> [BRIEF]: Output the data that follows, keeping every line identical.

> [STORED DATA]:
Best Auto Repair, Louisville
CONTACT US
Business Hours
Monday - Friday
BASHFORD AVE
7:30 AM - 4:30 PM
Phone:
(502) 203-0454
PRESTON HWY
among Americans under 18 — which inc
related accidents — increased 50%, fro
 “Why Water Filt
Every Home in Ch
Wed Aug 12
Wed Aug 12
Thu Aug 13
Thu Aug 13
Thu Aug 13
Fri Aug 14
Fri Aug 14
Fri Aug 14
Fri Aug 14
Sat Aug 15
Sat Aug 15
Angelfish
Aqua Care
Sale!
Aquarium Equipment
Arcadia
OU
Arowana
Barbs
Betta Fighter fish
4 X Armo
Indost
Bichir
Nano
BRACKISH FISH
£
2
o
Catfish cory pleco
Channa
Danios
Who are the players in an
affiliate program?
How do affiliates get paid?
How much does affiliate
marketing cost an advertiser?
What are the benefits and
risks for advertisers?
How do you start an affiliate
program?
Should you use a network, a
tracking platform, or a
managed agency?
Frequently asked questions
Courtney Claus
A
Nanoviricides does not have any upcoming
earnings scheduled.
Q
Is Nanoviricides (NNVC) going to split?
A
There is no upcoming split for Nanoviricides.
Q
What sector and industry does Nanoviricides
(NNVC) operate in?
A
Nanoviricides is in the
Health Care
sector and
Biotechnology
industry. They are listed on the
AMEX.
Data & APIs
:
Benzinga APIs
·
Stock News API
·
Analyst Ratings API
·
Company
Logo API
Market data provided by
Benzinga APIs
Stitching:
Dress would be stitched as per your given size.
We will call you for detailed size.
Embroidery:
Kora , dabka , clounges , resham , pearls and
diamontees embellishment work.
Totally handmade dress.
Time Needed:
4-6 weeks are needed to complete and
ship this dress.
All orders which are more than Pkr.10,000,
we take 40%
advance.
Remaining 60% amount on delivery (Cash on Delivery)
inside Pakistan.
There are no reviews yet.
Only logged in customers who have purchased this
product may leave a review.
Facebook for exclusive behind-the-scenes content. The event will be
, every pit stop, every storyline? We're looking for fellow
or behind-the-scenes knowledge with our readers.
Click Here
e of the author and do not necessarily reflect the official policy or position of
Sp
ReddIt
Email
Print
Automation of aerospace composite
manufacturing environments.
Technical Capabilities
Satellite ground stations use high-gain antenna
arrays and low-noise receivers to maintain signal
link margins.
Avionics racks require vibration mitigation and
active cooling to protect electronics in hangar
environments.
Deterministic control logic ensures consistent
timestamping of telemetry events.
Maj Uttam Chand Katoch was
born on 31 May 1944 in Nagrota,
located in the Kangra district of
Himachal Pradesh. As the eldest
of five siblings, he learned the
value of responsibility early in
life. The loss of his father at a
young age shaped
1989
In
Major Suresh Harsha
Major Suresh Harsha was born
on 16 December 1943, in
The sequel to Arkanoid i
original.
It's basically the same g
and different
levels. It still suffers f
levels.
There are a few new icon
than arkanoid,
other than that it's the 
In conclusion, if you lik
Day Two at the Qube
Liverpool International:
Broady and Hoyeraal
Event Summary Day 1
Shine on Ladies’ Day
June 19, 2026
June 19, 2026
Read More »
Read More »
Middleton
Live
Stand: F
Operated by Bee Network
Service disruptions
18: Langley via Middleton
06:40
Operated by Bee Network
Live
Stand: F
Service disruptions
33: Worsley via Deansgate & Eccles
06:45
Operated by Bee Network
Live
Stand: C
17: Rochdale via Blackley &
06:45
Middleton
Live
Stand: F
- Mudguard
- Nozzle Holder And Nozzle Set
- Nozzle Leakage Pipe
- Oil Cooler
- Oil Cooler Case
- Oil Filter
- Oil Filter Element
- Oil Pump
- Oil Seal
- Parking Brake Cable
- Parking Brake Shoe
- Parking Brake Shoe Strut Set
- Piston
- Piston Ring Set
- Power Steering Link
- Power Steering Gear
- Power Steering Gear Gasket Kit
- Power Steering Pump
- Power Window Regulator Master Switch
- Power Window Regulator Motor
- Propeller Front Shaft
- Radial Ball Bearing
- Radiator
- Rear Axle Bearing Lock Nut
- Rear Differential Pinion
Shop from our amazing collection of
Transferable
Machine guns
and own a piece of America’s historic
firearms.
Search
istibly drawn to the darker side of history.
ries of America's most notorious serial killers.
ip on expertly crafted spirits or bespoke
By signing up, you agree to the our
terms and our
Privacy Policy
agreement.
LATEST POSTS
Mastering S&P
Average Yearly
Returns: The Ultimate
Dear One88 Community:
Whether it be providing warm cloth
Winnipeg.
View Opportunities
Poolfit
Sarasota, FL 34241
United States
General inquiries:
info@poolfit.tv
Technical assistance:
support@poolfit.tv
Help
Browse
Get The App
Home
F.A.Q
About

> [TASK OUTPUT]:
Best Auto Repair, Louisville
CONTACT US
Business Hours
Monday - Friday
BASHFORD AVE
7:30 AM - 4:30 PM
Phone:
(502) 203-0454
PRESTON HWY
among Americans under 18 — which inc
related accidents — increased 50%, fro
 “Why Water Filt
Every Home in Ch
Wed Aug 12
Wed Aug 12
Thu Aug 13
Thu Aug 13
Thu Aug 13
Fri Aug 14
Fri Aug 14
Fri Aug 14
Fri Aug 14
Sat Aug 15
Sat Aug 15
Angelfish
Aqua Care
Sale!
Aquarium Equipment
Arcadia
OU
Arowana
Barbs
Betta Fighter fish
4 X Armo
Indost
Bichir
Nano
BRACKISH FISH
£
2
o
Catfish cory pleco
Channa
Danios
Who are the players in an
affiliate program?
How do affiliates get paid?
How much does affiliate
marketing cost an advertiser?
What are the benefits and
risks for advertisers?
How do you start an affiliate
program?
Should you use a network, a
tracking platform, or a
managed agency?
Frequently asked questions
Courtney Claus
A
Nanoviricides does not have any upcoming
earnings scheduled.
Q
Is Nanoviricides (NNVC) going to split?
A
There is no upcoming split for Nanoviricides.
Q
What sector and industry does Nanoviricides
(NNVC) operate in?
A
Nanoviricides is in the
Health Care
sector and
Biotechnology
industry. They are listed on the
AMEX.
Data & APIs
:
Benzinga APIs
·
Stock News API
·
Analyst Ratings API
·
Company
Logo API
Market data provided by
Benzinga APIs
Stitching:
Dress would be stitched as per your given size.
We will call you for detailed size.
Embroidery:
Kora , dabka , clounges , resham , pearls and
diamontees embellishment work.
Totally handmade dress.
Time Needed:
4-6 weeks are needed to complete and
ship this dress.
All orders which are more than Pkr.10,000,
we take 40%
advance.
Remaining 60% amount on delivery (Cash on Delivery)
inside Pakistan.
There are no reviews yet.
Only logged in customers who have purchased this
product may leave a review.
Facebook for exclusive behind-the-scenes content. The event will be
, every pit stop, every storyline? We're looking for fellow
or behind-the-scenes knowledge with our readers.
Click Here
e of the author and do not necessarily reflect the official policy or position of
Sp
ReddIt
Email
Print
Automation of aerospace composite
manufacturing environments.
Technical Capabilities
Satellite ground stations use high-gain antenna
arrays and low-noise receivers to maintain signal
link margins.
Avionics racks require vibration mitigation and
active cooling to protect electronics in hangar
environments.
Deterministic control logic ensures consistent
timestamping of telemetry events.
Maj Uttam Chand Katoch was
born on 31 May 1944 in Nagrota,
located in the Kangra district of
Himachal Pradesh. As the eldest
of five siblings, he learned the
value of responsibility early in
life. The loss of his father at a
young age shaped
1989
In
Major Suresh Harsha
Major Suresh Harsha was born
on 16 December 1943, in
The sequel to Arkanoid i
original.
It's basically the same g
and different
levels. It still suffers f
levels.
There are a few new icon
than arkanoid,
other than that it's the 
In conclusion, if you lik
Day Two at the Qube
Liverpool International:
Broady and Hoyeraal
Event Summary Day 1
Shine on Ladies’ Day
June 19, 2026
June 19, 2026
Read More »
Read More »
Middleton
Live
Stand: F
Operated by Bee Network
Service disruptions
18: Langley via Middleton
06:40
Operated by Bee Network
Live
Stand: F
Service disruptions
33: Worsley via Deansgate & Eccles
06:45
Operated by Bee Network
Live
Stand: C
17: Rochdale via Blackley &
06:45
Middleton
Live
Stand: F
- Mudguard
- Nozzle Holder And Nozzle Set
- Nozzle Leakage Pipe
- Oil Cooler
- Oil Cooler Case
- Oil Filter
- Oil Filter Element
- Oil Pump
- Oil Seal
- Parking Brake Cable
- Parking Brake Shoe
- Parking Brake Shoe Strut Set
- Piston
- Piston Ring Set
- Power Steering Link
- Power Steering Gear
- Power Steering Gear Gasket Kit
- Power Steering Pump
- Power Window Regulator Master Switch
- Power Window Regulator Motor
- Propeller Front Shaft
- Radial Ball Bearing
- Radiator
- Rear Axle Bearing Lock Nut
- Rear Differential Pinion
Shop from our amazing collection of
Transferable
Machine guns
and own a piece of America’s historic
firearms.
Search
istibly drawn to the darker side of history.
ries of America's most notorious serial killers.
ip on expertly crafted spirits or bespoke
By signing up, you agree to the our
terms and our
Privacy Policy
agreement.
LATEST POSTS
Mastering S&P
Average Yearly
Returns: The Ultimate
Dear One88 Community:
Whether it be providing warm cloth
Winnipeg.
View Opportunities
Poolfit
Sarasota, FL 34241
United States
General inquiries:
info@poolfit.tv
Technical assistance:
support@poolfit.tv
Help
Browse
Get The App
Home
F.A.Q
About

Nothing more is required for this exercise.